VIDEO: These alpacas guard thousands of turkeys before Christmas
Alpacas are among the most efficient, cost-effective ways of protecting poultry and sheep flocks from lurking predators on farms nationwide.
The furry, domesticated species, which hail from South America where they live on the high plains of the Andean Mountains, are now owned by about 150 people across the country, including some sheep farmers.
The social animals warn flocks about intruders by making a sharp, noisy, high-pitched shriek.
They also attack smaller predators with their front feet, and can spit and kick. Foxes are a particular pet hate of the alpaca.

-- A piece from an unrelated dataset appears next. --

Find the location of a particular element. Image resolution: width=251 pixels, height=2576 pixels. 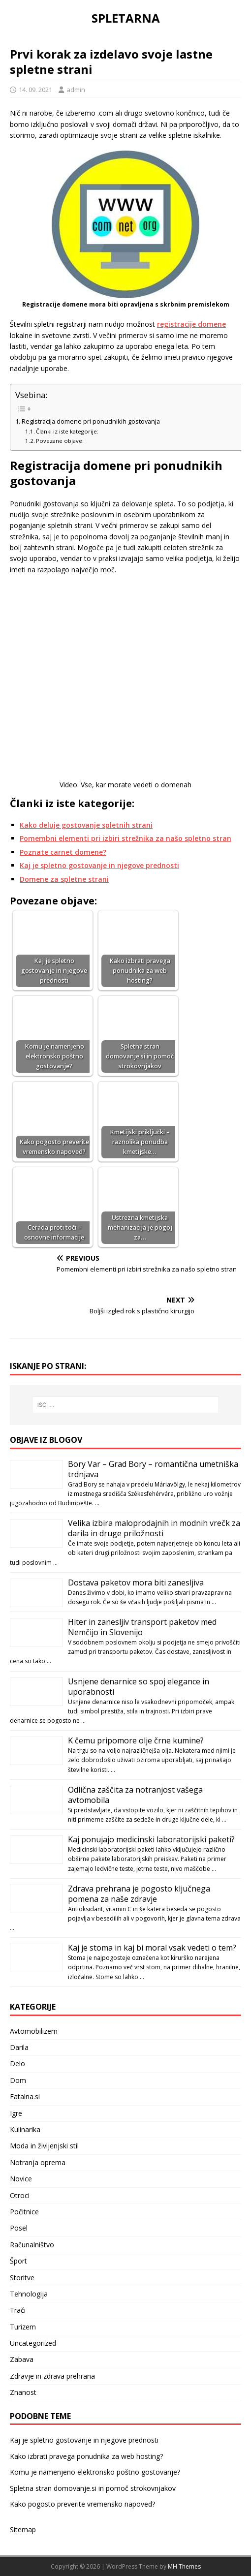 Igre is located at coordinates (16, 2113).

Joe Phelan, vice chairman of the Alpaca Association of Ireland, based in Greystones, Co Wicklow, told the Farming Independent recently that farmers are running up to three alpacas with their sheep.
"Alpacas hate foxes and foxes hate alpacas. If a farmer has a fox problem, they will essentially eliminate that problem. In some cases they will fend off a single dog but not multiple dogs," he said.
They also protect broods of hens or rafters of turkeys and other poultry.
"Ideally farmers should have two or three alpacas, they are a herd animal so they get stressed when they're on their own," said Joe.
Alpacas live up to 25 years and cost between €400-€500. Large males can grow to 100kg with long legs and long necks.